本文章由计算机程序翻译，如有差异，请以英文原文为准。

求助全文

约1分钟内获得全文求助全文

来源期刊

Interdisciplinary Sciences: Computational Life Sciences MATHEMATICAL & COMPUTATIONAL BIOLOGY-

CiteScore

8.60

自引率

4.20%

发文量

期刊介绍： Interdisciplinary Sciences--Computational Life Sciences aims to cover the most recent and outstanding developments in interdisciplinary areas of sciences, especially focusing on computational life sciences, an area that is enjoying rapid development at the forefront of scientific research and technology. The journal publishes original papers of significant general interest covering recent research and developments. Articles will be published rapidly by taking full advantage of internet technology for online submission and peer-reviewing of manuscripts, and then by publishing OnlineFirstTM through SpringerLink even before the issue is built or sent to the printer.
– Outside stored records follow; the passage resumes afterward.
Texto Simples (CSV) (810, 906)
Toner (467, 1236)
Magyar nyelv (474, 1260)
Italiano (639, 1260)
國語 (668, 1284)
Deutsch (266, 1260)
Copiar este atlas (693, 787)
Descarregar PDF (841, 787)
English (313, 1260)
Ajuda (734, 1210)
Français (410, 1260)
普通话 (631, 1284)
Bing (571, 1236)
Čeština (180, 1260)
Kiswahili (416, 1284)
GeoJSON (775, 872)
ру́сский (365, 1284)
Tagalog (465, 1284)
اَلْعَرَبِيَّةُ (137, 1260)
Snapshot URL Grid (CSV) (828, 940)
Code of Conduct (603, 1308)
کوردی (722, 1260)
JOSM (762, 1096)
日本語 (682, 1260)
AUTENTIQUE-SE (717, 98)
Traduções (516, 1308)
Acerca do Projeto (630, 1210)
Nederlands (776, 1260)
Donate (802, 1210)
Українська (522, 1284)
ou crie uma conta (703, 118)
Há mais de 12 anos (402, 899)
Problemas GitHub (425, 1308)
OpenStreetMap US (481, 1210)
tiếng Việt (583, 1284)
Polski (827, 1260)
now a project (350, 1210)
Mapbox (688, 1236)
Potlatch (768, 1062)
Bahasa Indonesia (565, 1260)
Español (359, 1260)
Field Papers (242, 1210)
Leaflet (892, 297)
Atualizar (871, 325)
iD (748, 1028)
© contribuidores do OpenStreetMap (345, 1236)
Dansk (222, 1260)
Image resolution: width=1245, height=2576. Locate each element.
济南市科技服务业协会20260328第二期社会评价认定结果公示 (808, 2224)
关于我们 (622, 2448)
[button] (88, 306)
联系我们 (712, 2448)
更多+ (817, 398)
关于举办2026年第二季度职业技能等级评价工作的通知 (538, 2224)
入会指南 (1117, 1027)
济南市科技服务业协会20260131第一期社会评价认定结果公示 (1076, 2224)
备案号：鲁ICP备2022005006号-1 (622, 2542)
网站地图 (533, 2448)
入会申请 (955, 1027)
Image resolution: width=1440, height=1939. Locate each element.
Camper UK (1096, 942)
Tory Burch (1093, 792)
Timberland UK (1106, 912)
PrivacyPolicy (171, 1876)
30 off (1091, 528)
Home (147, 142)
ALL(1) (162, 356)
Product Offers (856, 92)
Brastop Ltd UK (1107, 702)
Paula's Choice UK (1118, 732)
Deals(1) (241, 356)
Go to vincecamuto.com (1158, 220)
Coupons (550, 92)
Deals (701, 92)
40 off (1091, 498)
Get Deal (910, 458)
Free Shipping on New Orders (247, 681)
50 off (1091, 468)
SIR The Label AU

The editorial board consists of many leading scientists with international reputation, among others, Luc Montagnier (UNESCO, France), Dennis Salahub (University of Calgary, Canada), Weitao Yang (Duke University, USA). Prof. Dongqing Wei at the Shanghai Jiatong University is appointed as the editor-in-chief; he made important contributions in bioinformatics and computational physics and is best known for his ground-breaking works on the theory of ferroelectric liquids. With the help from a team of associate editors and the editorial board, an international journal with sound reputation shall be created.